- [Records to process]
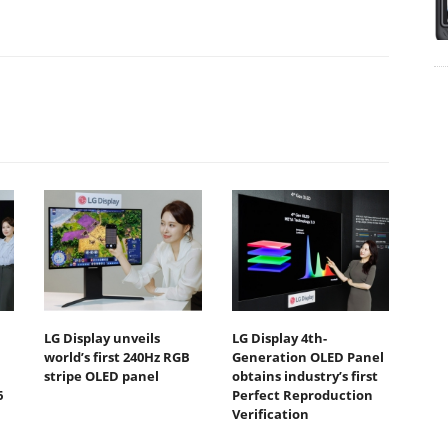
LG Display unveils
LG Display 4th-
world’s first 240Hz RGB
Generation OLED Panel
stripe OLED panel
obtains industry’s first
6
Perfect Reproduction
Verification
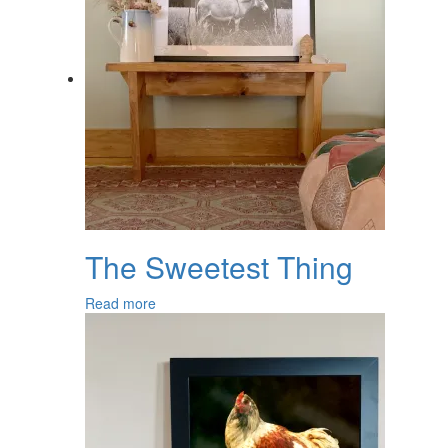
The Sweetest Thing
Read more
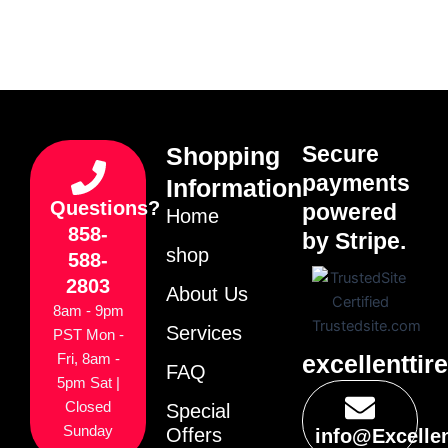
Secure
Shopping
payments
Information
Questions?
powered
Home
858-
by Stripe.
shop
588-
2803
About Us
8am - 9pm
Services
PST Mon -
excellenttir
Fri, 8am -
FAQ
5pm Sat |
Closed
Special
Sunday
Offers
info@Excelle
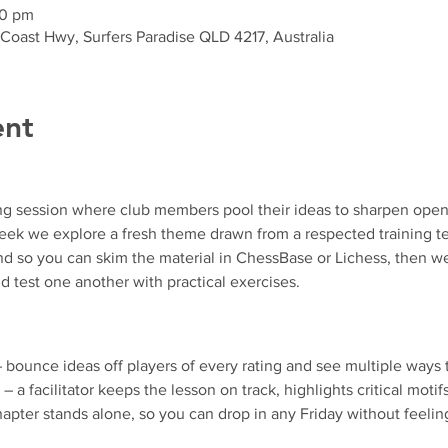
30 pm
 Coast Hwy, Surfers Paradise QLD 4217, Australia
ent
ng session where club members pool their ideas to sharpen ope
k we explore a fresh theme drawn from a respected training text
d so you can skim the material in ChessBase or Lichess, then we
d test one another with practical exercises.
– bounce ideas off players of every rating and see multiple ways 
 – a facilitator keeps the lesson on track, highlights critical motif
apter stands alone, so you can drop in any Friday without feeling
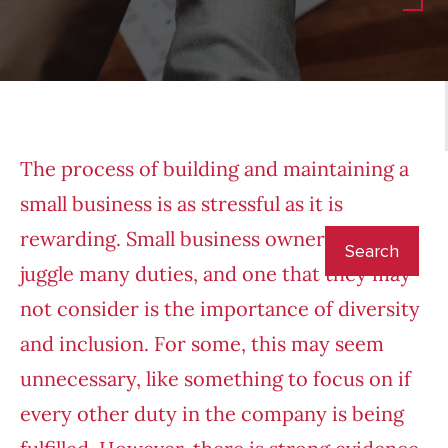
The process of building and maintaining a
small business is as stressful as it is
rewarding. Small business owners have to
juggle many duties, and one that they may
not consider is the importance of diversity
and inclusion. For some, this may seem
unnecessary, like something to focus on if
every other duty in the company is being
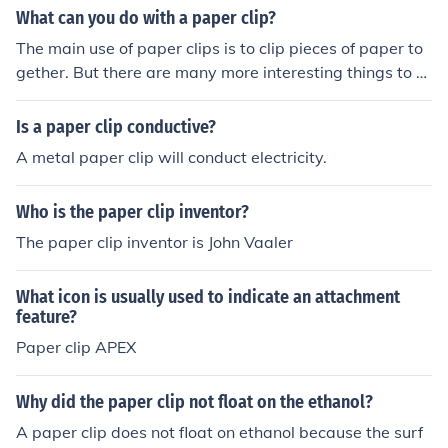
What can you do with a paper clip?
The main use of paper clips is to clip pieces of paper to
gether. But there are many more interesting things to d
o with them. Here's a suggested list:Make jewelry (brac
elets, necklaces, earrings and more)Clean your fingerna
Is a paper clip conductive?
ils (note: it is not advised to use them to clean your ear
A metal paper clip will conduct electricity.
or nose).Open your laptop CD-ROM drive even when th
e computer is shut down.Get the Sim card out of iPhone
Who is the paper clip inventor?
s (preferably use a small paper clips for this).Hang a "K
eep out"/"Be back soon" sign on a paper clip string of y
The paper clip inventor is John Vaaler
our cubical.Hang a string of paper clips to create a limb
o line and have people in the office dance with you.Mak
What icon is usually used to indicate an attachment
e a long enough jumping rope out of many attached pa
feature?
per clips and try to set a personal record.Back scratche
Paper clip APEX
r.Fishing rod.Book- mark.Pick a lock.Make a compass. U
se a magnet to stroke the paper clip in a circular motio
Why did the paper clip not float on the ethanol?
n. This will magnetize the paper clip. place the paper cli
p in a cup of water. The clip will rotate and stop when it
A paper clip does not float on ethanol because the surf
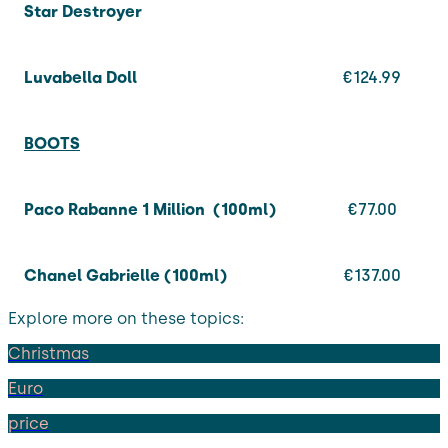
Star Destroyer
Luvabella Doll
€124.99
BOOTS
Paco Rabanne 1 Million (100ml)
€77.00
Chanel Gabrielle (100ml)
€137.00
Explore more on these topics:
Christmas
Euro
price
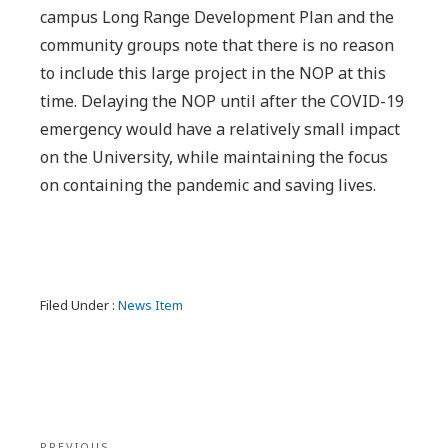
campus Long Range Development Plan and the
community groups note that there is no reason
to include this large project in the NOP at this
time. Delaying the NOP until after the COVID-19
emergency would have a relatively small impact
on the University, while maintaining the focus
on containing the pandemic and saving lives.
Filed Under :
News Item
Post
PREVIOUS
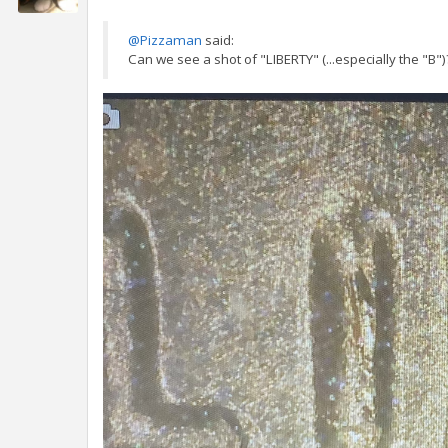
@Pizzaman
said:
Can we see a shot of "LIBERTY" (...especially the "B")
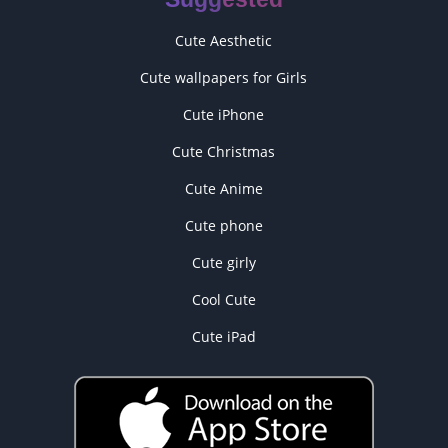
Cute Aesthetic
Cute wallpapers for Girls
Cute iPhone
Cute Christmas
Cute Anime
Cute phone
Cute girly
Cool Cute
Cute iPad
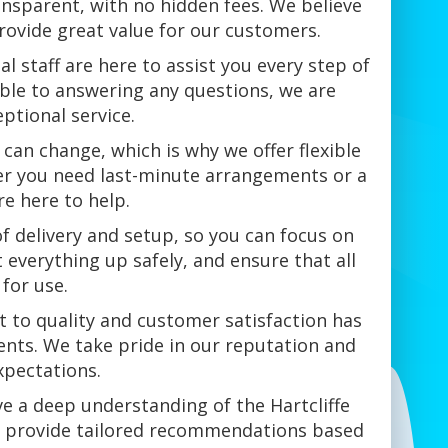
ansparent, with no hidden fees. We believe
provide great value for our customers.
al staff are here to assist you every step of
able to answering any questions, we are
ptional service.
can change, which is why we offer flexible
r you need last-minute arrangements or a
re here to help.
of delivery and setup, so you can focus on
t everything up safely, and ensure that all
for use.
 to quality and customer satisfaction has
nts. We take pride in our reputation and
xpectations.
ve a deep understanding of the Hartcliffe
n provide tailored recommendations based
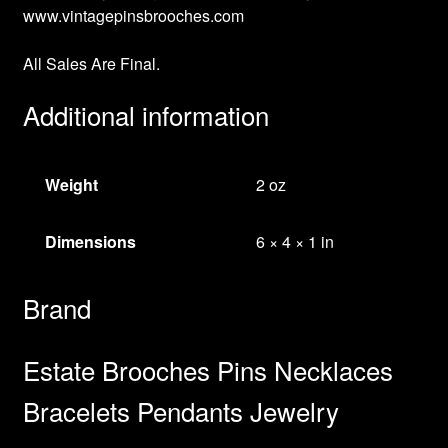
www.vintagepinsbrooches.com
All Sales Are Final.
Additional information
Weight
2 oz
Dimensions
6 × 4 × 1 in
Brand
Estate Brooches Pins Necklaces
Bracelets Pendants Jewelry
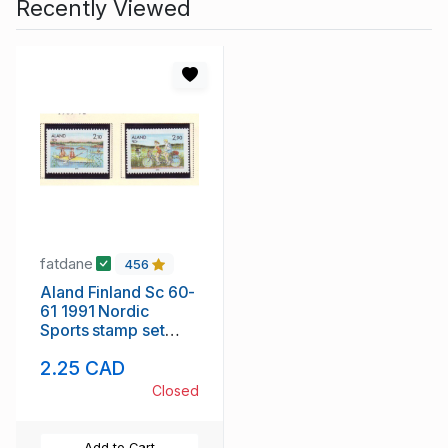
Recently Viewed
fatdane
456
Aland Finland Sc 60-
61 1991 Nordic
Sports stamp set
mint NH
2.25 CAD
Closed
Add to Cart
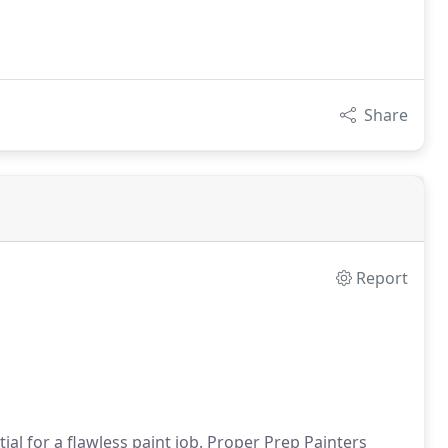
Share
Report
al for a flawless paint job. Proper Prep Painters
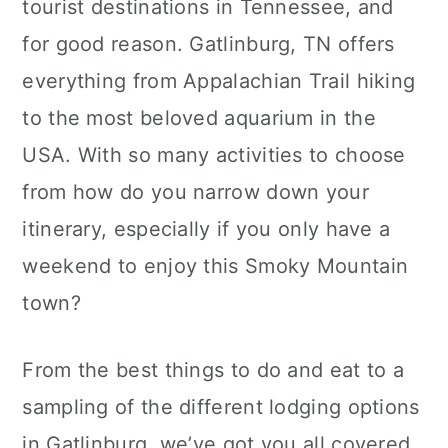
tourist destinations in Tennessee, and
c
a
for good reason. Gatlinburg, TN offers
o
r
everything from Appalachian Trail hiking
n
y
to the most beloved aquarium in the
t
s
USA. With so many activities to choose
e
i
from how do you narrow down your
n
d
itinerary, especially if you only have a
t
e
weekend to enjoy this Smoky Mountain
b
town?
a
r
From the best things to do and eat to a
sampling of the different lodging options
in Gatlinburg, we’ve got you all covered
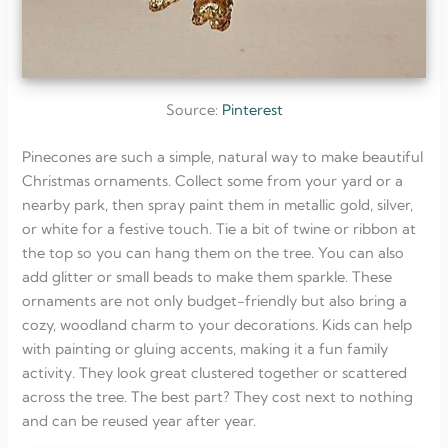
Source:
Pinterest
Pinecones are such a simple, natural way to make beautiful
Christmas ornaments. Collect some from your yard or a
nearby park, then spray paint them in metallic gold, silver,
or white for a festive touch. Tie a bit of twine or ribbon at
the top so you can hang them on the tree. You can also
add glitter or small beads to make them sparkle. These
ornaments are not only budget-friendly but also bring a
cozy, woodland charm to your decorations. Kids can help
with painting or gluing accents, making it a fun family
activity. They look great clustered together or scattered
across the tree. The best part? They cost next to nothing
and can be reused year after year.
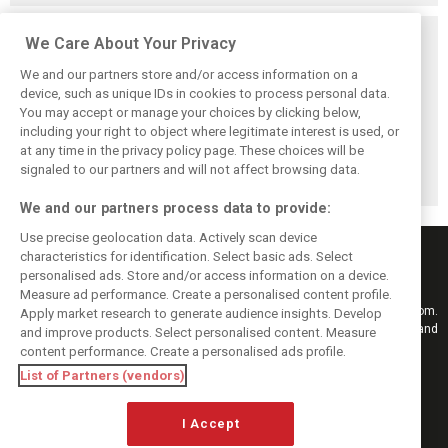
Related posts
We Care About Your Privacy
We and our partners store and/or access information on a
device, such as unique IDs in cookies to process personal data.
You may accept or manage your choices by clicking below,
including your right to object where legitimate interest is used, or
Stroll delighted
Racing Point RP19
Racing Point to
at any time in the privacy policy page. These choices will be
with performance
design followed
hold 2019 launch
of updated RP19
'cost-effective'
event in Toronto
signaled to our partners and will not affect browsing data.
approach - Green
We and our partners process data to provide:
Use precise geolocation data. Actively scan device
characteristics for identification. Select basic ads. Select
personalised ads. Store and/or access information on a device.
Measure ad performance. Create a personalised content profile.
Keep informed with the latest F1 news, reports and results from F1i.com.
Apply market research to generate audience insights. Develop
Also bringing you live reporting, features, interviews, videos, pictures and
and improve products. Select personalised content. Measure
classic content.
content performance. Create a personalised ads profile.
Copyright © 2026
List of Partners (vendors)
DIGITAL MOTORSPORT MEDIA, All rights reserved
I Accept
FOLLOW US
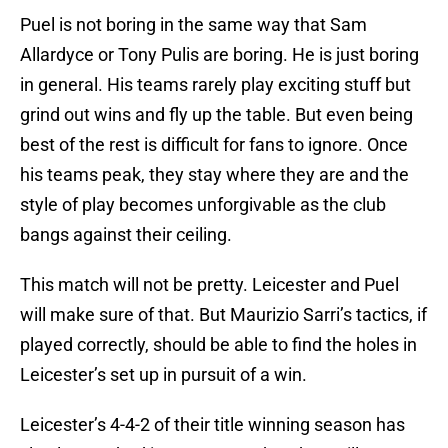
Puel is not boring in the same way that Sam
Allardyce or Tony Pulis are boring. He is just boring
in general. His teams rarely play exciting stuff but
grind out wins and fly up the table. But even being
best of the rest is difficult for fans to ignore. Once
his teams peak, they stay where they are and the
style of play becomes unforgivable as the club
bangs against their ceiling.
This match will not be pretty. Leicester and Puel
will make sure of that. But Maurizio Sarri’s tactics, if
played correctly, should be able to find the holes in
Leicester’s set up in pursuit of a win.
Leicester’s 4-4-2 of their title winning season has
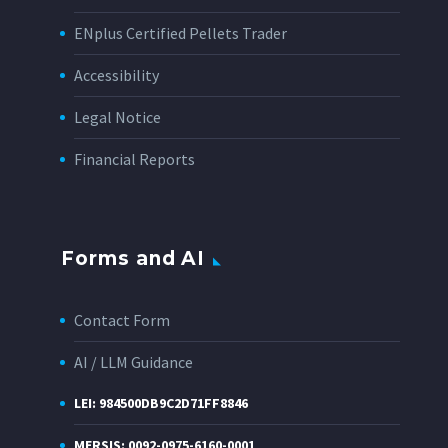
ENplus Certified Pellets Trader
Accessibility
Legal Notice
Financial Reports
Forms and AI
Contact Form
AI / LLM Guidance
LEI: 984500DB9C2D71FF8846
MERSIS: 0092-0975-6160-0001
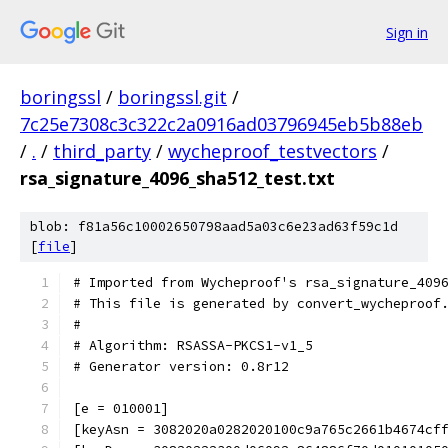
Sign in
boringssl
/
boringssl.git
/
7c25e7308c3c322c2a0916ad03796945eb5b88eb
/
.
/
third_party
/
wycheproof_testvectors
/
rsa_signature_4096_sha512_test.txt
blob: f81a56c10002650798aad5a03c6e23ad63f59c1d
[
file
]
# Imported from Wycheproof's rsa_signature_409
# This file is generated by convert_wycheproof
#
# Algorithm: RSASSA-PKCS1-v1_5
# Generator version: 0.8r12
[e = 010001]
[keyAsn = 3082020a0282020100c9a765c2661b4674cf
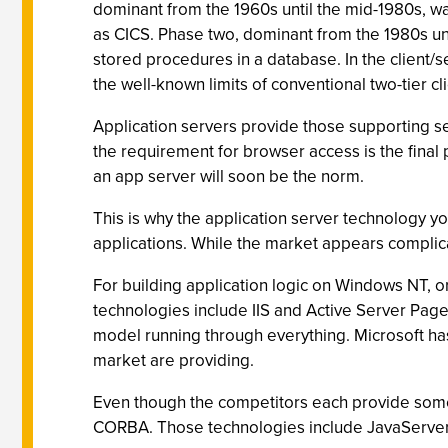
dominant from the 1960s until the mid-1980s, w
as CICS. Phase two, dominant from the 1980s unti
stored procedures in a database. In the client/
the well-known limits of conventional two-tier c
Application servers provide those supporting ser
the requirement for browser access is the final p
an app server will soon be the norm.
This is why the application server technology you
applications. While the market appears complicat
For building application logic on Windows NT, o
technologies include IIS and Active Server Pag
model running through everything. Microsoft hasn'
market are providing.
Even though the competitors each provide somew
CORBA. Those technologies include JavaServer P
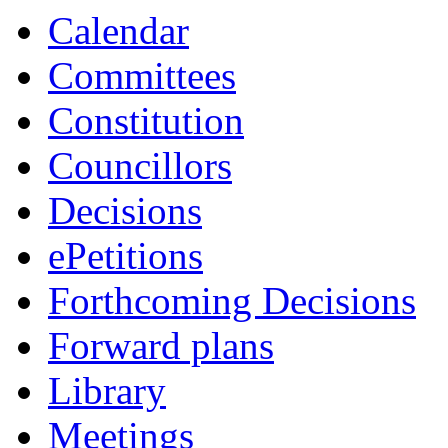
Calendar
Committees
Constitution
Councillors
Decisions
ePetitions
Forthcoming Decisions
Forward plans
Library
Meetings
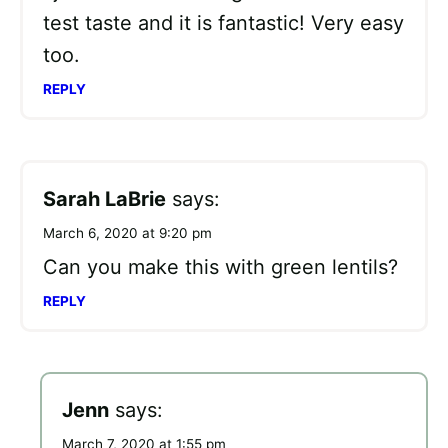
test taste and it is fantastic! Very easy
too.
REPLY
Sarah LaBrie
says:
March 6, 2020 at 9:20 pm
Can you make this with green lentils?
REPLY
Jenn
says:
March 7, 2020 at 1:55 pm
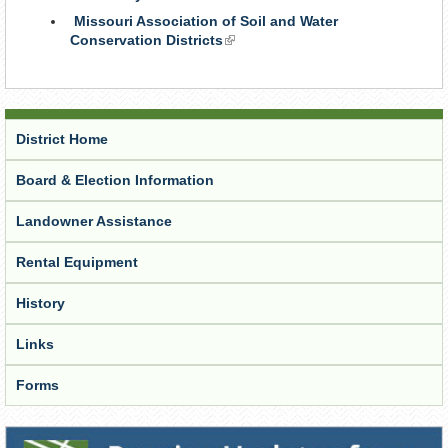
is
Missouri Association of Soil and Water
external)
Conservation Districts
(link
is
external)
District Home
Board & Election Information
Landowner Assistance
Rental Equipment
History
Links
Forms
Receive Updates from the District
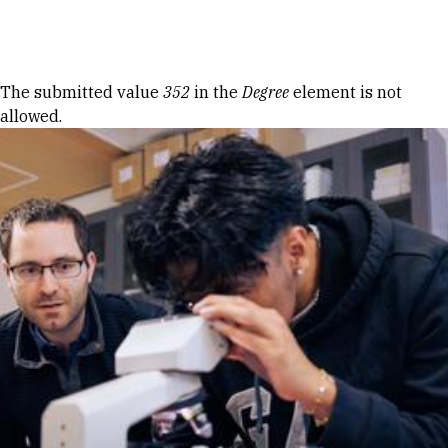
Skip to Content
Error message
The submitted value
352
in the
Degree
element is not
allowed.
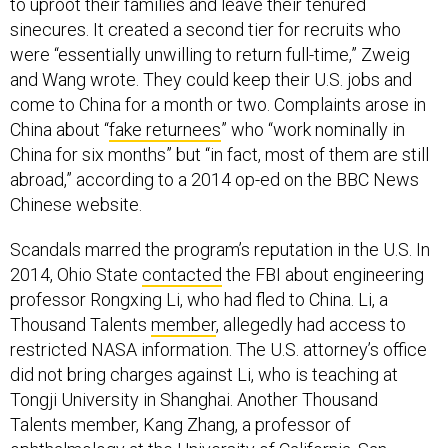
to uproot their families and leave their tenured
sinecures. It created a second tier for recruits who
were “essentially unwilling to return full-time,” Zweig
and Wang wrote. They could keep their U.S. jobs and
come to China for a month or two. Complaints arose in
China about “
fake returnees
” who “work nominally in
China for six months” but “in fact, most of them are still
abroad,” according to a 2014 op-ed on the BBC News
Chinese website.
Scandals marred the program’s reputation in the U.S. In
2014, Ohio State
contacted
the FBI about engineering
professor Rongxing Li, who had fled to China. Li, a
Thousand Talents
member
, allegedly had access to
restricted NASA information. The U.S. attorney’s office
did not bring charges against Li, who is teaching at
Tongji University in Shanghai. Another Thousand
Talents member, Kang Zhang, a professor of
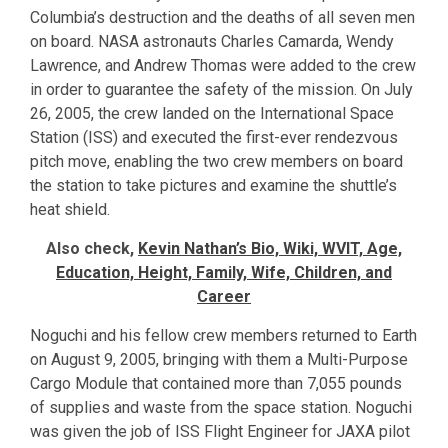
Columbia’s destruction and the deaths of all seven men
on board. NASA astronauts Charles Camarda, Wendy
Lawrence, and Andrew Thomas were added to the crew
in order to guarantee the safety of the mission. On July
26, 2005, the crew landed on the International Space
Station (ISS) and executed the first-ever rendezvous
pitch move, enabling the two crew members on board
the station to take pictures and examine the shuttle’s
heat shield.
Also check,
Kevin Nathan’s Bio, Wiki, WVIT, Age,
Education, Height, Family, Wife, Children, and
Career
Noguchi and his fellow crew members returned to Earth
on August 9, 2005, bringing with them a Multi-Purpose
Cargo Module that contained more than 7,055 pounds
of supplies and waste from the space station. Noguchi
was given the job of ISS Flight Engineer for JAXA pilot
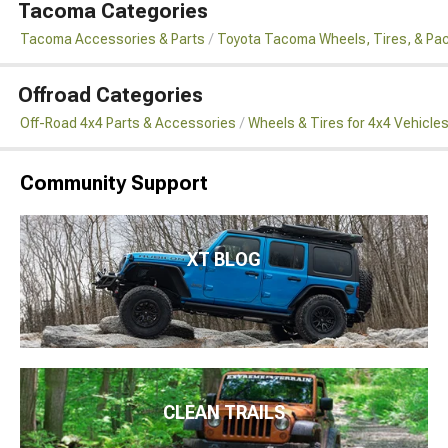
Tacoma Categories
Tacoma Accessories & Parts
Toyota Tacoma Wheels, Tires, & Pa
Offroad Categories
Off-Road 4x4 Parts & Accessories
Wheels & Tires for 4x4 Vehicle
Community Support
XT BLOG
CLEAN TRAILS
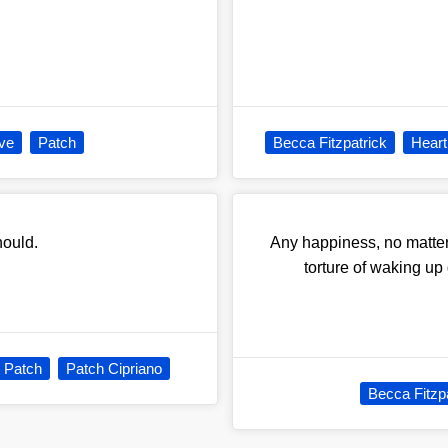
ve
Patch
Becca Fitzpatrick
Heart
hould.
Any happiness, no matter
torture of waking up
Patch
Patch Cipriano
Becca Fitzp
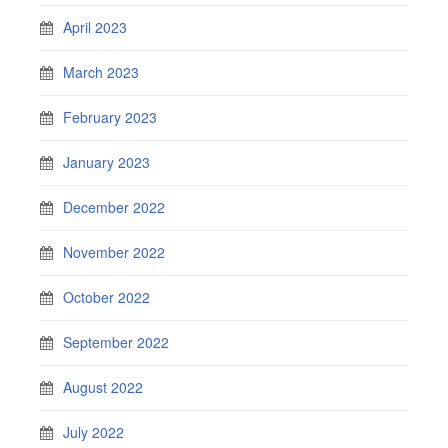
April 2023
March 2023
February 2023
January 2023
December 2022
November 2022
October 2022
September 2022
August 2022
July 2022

- [Problem details] Give back, exactly as written, the lines from the top of the material above to the line containing "see multiple ways", both included; skip every picture.

- [Exercise result]
LG Display unveils
LG Display 4th-
world’s first 240Hz RGB
Generation OLED Panel
stripe OLED panel
obtains industry’s first
6
Perfect Reproduction
Verification
The Sweetest Thing
Read more
Secure
Shopping
payments
Information
Questions?
powered
Home
858-
by Stripe.
shop
588-
2803
About Us
8am - 9pm
Services
PST Mon -
excellenttir
Fri, 8am -
FAQ
5pm Sat |
Closed
Special
Sunday
Offers
info@Excelle
30 pm
 Coast Hwy, Surfers Paradise QLD 4217, Australia
ent
ng session where club members pool their ideas to sharpen ope
k we explore a fresh theme drawn from a respected training text
d so you can skim the material in ChessBase or Lichess, then we
d test one another with practical exercises.
– bounce ideas off players of every rating and see multiple ways 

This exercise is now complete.